Setting limits while “Raising the Bar”

Dr. Haim G. Ginott in Between Parent and Child, Three Rivers Press, New York, N.Y., 2003 provides an excellent starting point for setting limits by grouping behaviour into three zones of discipline:

  1. Encouraged: behaviour that is wanted and sanctioned;
  2. Allowed: behaviour that is not sanctioned but tolerated for specific reasons such as: leeway for learners, leeway for hard times; and
  3. Forbidden: behaviour that cannot ever be tolerated at all and must be stopped

Before using Ginott’s zones of discipline to establish limits. let’s step back and review what parents want for their children. Many blogs ago “Parents with Purpose“ enumerated several objectives that parents have for their children. Some of these desires are too general to be of practical use. For example, “to be happy, successful, and feel good about themselves“ need to be more specific about the behaviours that will cause these effects. And so the list of expectations gets longer, more specific and includes behaviours and attitudes such as:

  • to be a good person, or, more specifically, to have an awareness of what constitutes appropriate behaviour; to have a sense of right and wrong;
  • to be independent,
  • to always try to be the best they can be,
  • to be true to themselves, first,
  • to be reliable and responsible,
  • to be respectful of themselves and others,
  • to be loving, demonstrating a capacity for warmth and intimacy,
  • to never give up.

Stanley Greenspan, in Building Healthy Minds, Perseus Books, Cambridge, Mass., 1999 suggests that many parents and educators are searching for ways to “raise the bar“, or their expectations as well as their children’s. They are hoping to maximize their children’s potential, without undermining their emotional vitality and well-being. Limits must be stated in a manner that is deliberately calculated to minimize resentment, and to save self-respect.

Greenspan introduces additional items for our list, such as hoping that our children will:

  • become able learners who can master academic challenges,
    become curious about the world,
  • enjoy many rich and rewarding relationships,
  • be able to make wise judgements in unfamiliar situations.
  • be flexible, and
  • be creative.

Each new expert or author includes more new characteristics or traits that are desirable and admirable in our children. Consider the following quote from Martin E. P. Seligman, The Optimistic Child, Houghton Mifflin, New York, 1996

“We need more for our children than healthy bodies. We want our children to have lives filled with friendship and love and high deeds. We want them to be eager to learn and to be willing to confront challenges.
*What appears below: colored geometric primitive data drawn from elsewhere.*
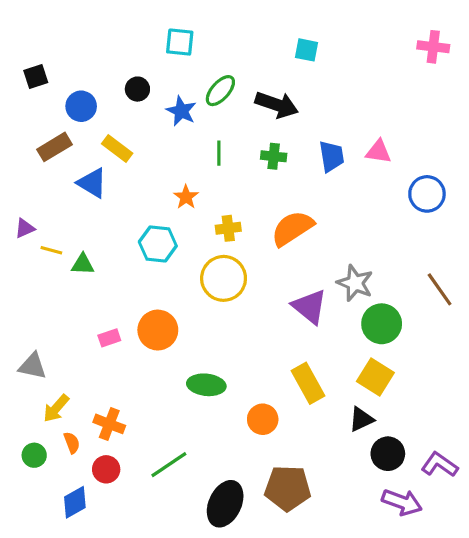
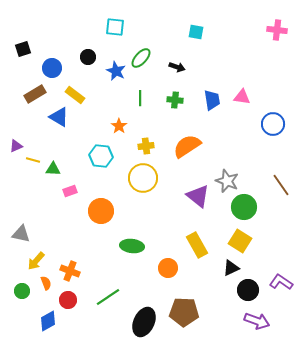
black arrow: (277, 105) -> (177, 67), size x0.6
pink rectangle: (109, 338) -> (70, 191), moved
purple L-shape: (440, 465) -> (281, 282), moved

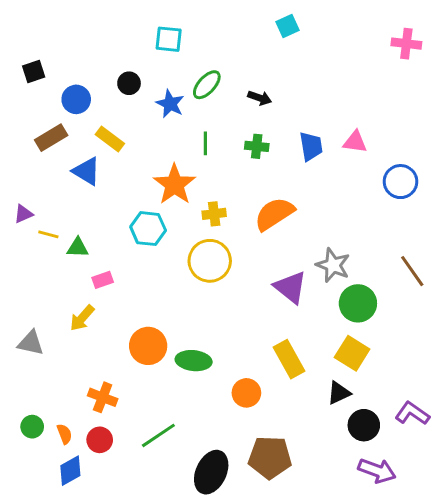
cyan square: (196, 32) -> (288, 26), moved, turned -35
orange star: (119, 126) -> (175, 184), size x1.8
orange circle: (101, 211) -> (148, 346), moved
yellow arrow: (36, 261) -> (82, 318), moved
orange semicircle: (46, 283) -> (64, 434), moved

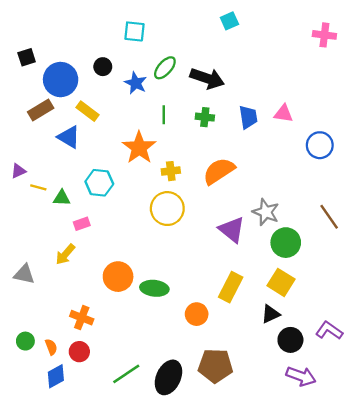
black arrow: (260, 98) -> (207, 78), size x1.8
blue circle: (76, 99) -> (61, 80), size x1.5
cyan hexagon: (148, 229) -> (99, 183), moved
yellow rectangle: (289, 359) -> (231, 287), turned 56
green line: (158, 435) -> (126, 374), moved

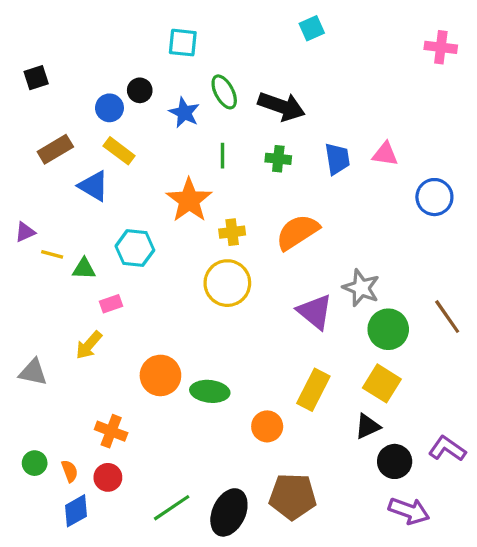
green ellipse: (165, 68) -> (224, 92), turned -70
blue circle: (61, 80) -> (109, 108), moved, size x0.6
brown line: (329, 217) -> (447, 317), moved

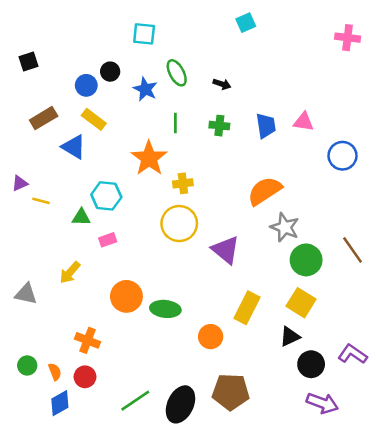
black arrow: (282, 106) -> (222, 84), size x0.5
orange semicircle: (297, 232) -> (265, 191), moved
green triangle: (84, 269) -> (81, 217), moved
pink rectangle: (111, 304) -> (108, 240), moved
purple triangle: (315, 312) -> (226, 250), moved

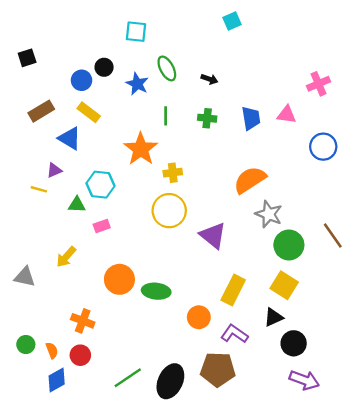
pink cross: (348, 38) -> (319, 84), moved, turned -30
purple triangle: (20, 183) -> (54, 170), moved
purple L-shape: (353, 354) -> (234, 334), moved

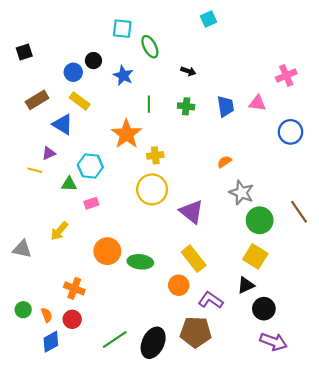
green ellipse: (167, 68) -> (150, 47), moved
orange semicircle: (250, 180) -> (224, 162), size x0.5
yellow rectangle: (233, 290) -> (194, 259), moved, turned -65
We want our children to be grateful for what they receive from us, and to be proud of their own accomplishments. We want them to grow up with confidence in the future, a love of adventure, a sense of justice, an courage enough to act on that sense of justice. We want them to be resilient in the face of setbacks and failures that growing up always brings.”
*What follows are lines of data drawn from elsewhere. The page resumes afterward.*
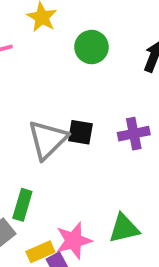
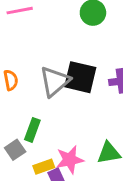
black square: (80, 132) -> (80, 77), size x1.6

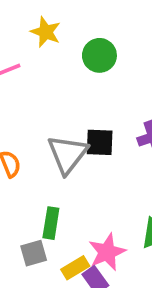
black square: (80, 77) -> (100, 142), size x0.7
gray square: (15, 150) -> (34, 253), turned 30

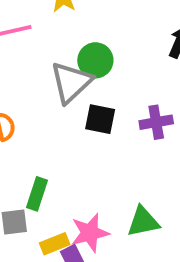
green circle: (99, 55) -> (95, 60), moved
gray triangle: (68, 154) -> (71, 82), moved

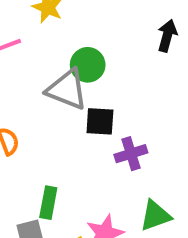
gray triangle: (71, 82) -> (67, 89), turned -48
purple cross: (156, 122) -> (131, 154), moved

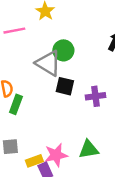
purple cross: (131, 154) -> (96, 96), moved
green rectangle: (48, 203) -> (16, 104), moved

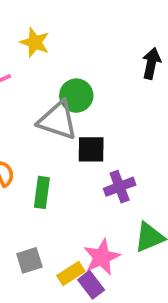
purple cross: (96, 96) -> (120, 187), moved
green rectangle: (16, 104) -> (42, 192), moved

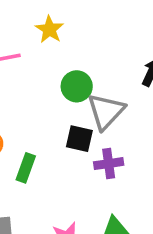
gray triangle: (58, 120) -> (106, 111), moved, turned 42
purple cross: (120, 187) -> (109, 164), moved

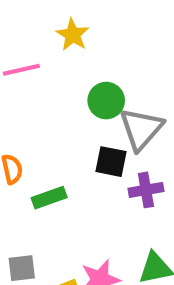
green rectangle: (26, 168) -> (49, 198), turned 52

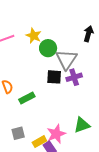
yellow star: (73, 35) -> (34, 36), moved
purple cross: (146, 190) -> (74, 77), moved

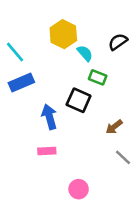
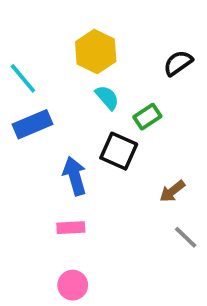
cyan semicircle: (85, 53) -> (107, 97), moved
green rectangle: (98, 77) -> (147, 117), turned -54
pink circle: (79, 189) -> (73, 285), moved

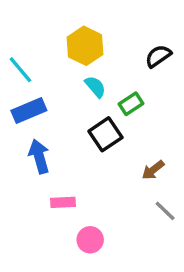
black square: (119, 151) -> (105, 134), turned 32
blue arrow: (75, 176) -> (39, 156), moved
pink circle: (73, 285) -> (90, 240), moved

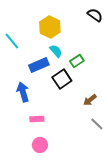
black semicircle: (158, 56) -> (95, 15), moved, turned 70
blue rectangle: (29, 110) -> (39, 65), moved
pink circle: (90, 240) -> (40, 145), moved

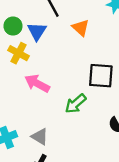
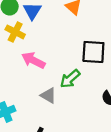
gray triangle: (40, 137) -> (48, 95), moved

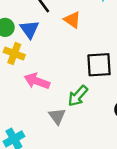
gray triangle: (48, 95) -> (57, 116), turned 30

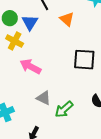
green arrow: (78, 96) -> (64, 109), moved
gray triangle: (57, 116) -> (44, 98), turned -35

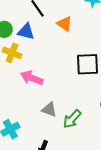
blue triangle: (30, 22) -> (26, 32), turned -42

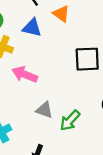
blue triangle: (26, 32) -> (32, 28), moved

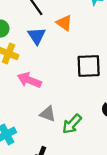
blue triangle: (32, 28) -> (37, 36), turned 42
Seligman new items are that our children should be:


  • grateful,
  • just,
  • courageous, and
  • resilient.

Is there no end to the laundry list of desirable and admirable behaviour? Maybe not, since humanity is unbelievably complex.


So what are parents to do? We need to simplify the complexity. This long list of behaviours, attitudes, and qualities can be simply called “character”. The first step is to recognize that, as parents, our role with our children is to help develop their “character“.